3. De la nature du Temps
(1200 mots)
Tout instant de l'être, de l'avoir été et du sera sont soumis à la même impermanence.
Toute chose cesse d'être dès lors qu'elle cesse d'être vue.
Toute chose cesse d'avoir été lorsqu'elle n'est plus souvenue.
Tout futur qui n'est plus désiré, ne sera plus.
Seule la vérité demeure.
Kaldor, Principes
Lorsqu'Aton s'était révélé auprès des autres dieux de l'Omnimonde, surgissant au milieu de leur conciliabule comme un cauchemar qui prend vie, Othon avait cru que les événements se précipiteraient. Mais il avait déjà vécu semblable ralentissement. La transmigration des solains, qui les avait portés de leur monde natal jusqu'au système planétaire de Stella Ostium, n'avait-elle pas duré des décennies ?
Le temps, ainsi que l'avait appris Othon, est d'une nature subtile. Ultime pouvoir de la réalité sur ses formes impermanentes, des solains aux étoiles, il sait se montrer intransigeant aussi souvent que généreux, tel un tyran d'humeur volatile.

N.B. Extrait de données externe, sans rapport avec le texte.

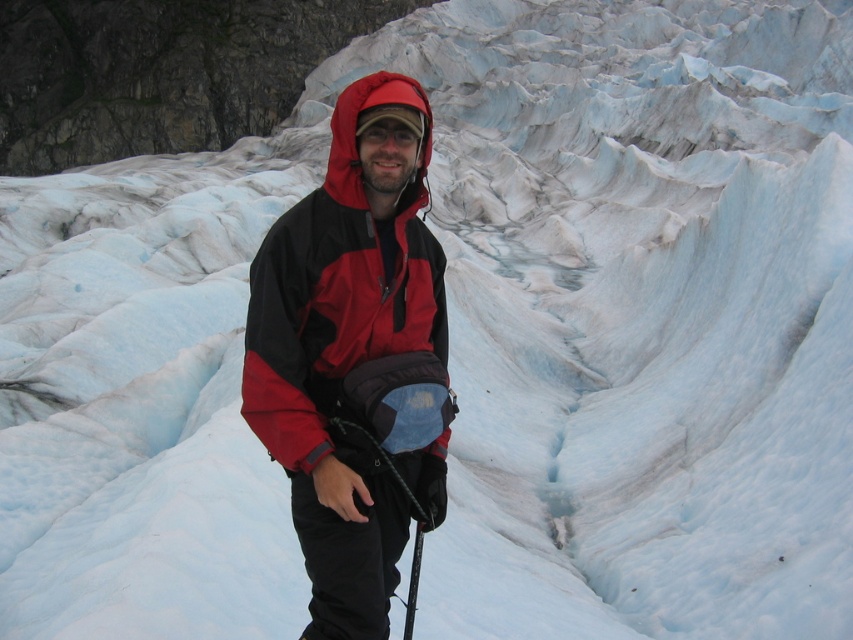 Does red matte jacket at center appear on the left side of black rubber ski pole at lower center?

Correct, you'll find red matte jacket at center to the left of black rubber ski pole at lower center.

Is point (280, 307) positioned in front of point (415, 540)?

That is True.

Find the location of `red matte jacket at center`. red matte jacket at center is located at coordinates pyautogui.click(x=341, y=280). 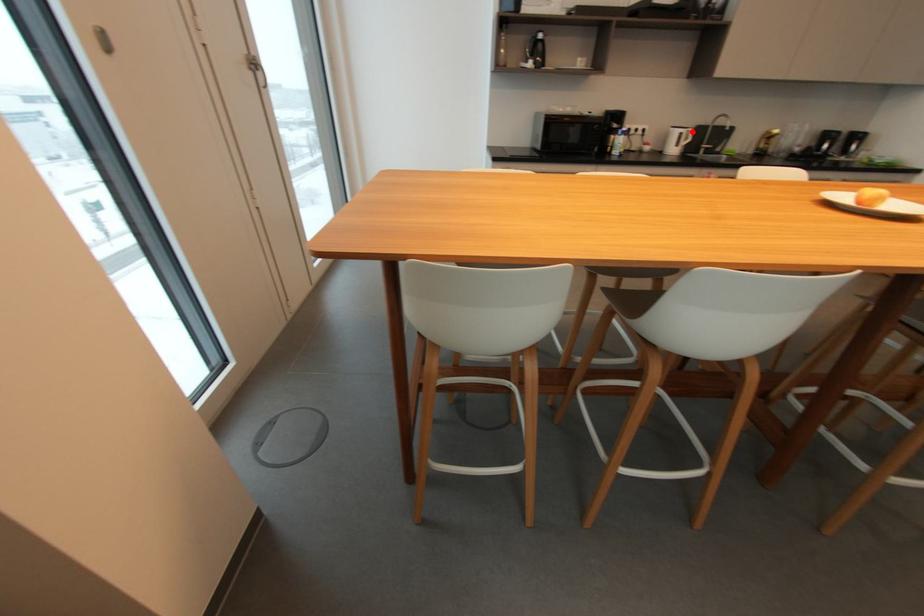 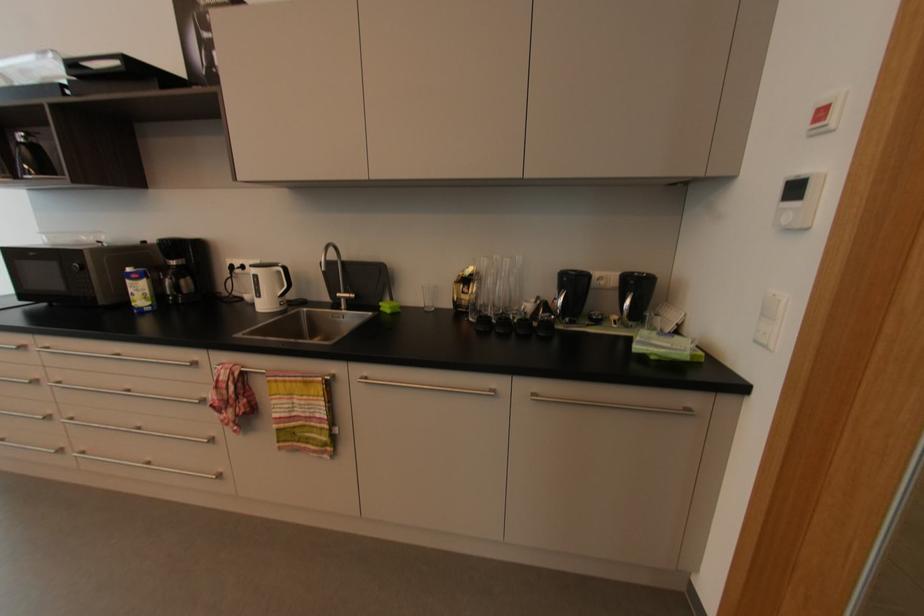 The point at the highlighted location is marked in the first image. Where is the corresponding point in the second image?

(282, 273) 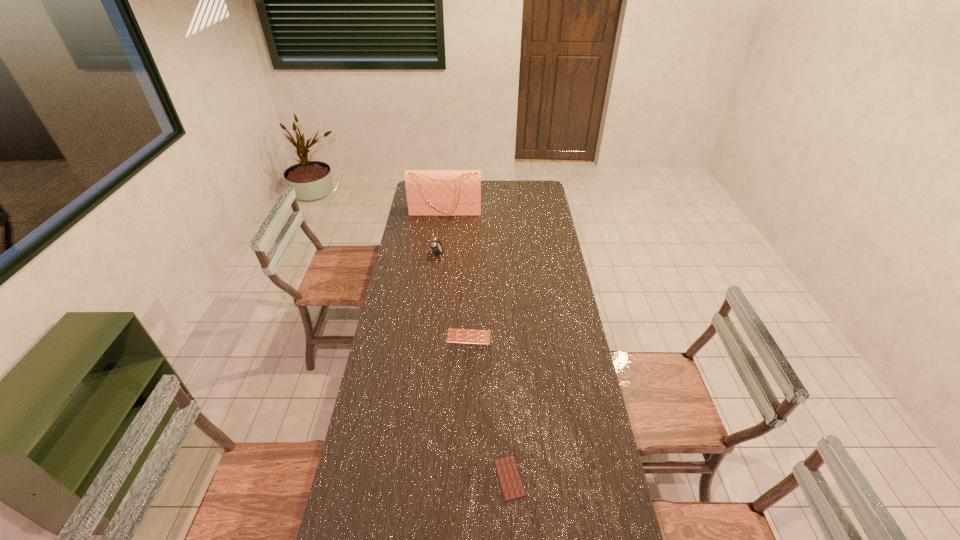 Identify the location of vacant space located 0.300m on the right of the farther chocolate bar. (567, 336).

Where is `vacant space located 0.050m on the back of the nearer chocolate bar`? Image resolution: width=960 pixels, height=540 pixels. vacant space located 0.050m on the back of the nearer chocolate bar is located at coordinates (508, 441).

Locate an element on the screen. The width and height of the screenshot is (960, 540). handbag positioned at the left edge is located at coordinates coord(429,192).

This screenshot has height=540, width=960. Find the location of `alarm clock located in the left edge section of the desktop`. alarm clock located in the left edge section of the desktop is located at coordinates (437, 248).

At what (x,y) coordinates should I click in order to perform the action: click on free space at the left edge of the desktop. Please return your answer as a coordinate pair (x, y). This screenshot has height=540, width=960. Looking at the image, I should click on click(416, 241).

At what (x,y) coordinates should I click in order to perform the action: click on free region at the right edge. Please return your answer as a coordinate pair (x, y). Looking at the image, I should click on (564, 264).

This screenshot has height=540, width=960. I want to click on vacant space at the far right corner, so click(x=534, y=194).

Find the location of a particular element. free space between the shorter chocolate bar and the farther chocolate bar is located at coordinates (489, 407).

The image size is (960, 540). I want to click on free space between the alarm clock and the taller chocolate bar, so click(x=453, y=295).

Identify the location of empty location between the second shortest object and the handbag. (457, 274). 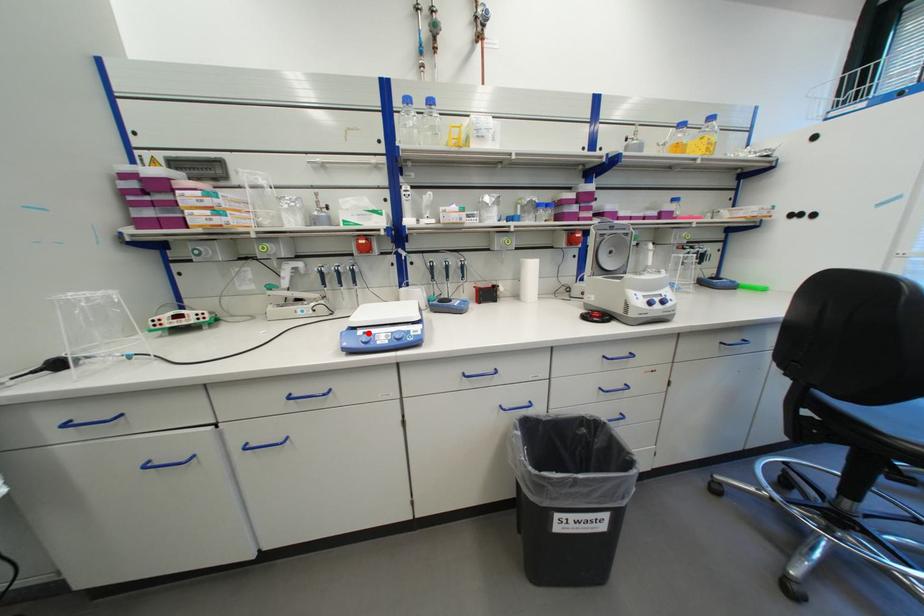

Incapable de trouver le sommeil, pris d'une brusque migraine, il s'assit sur son lit étroit. Aucune lumière n'était nécessaire pour lui permettre de se repérer dans sa cabine. Les solains disposaient de bien meilleurs yeux que ceux de leurs corps humanoïdes. La tasse posée près du lit était presque vide. C'était sa dernière ration d'eau pour cette journée. Pensif, Othon s'en versa un peu dans la main droite et humidifia son front.
Deux générations, songea-t-il.
Bien que les solains eux-mêmes n'aient pas vieilli, des humains avaient eu le temps de naître et de mourir, d'un bout à l'autre de l'univers, sans prendre conscience des enjeux qui se tramaient dans leur dos.
Depuis son temps sur Sol Finis, Othon avait changé. Ce corps de chair abritant son esprit, par exemple, n'était pas fait de la même matière que celui qu'il avait abandonné là-bas, comme on change de maison. Un temps, Othon avait été pur esprit. Un temps de transition ; le dieu Kaldor avait ensuite ramassé les âmes des solains et attaché celles-ci à des automates, le temps que leurs esprits se reconstruisent.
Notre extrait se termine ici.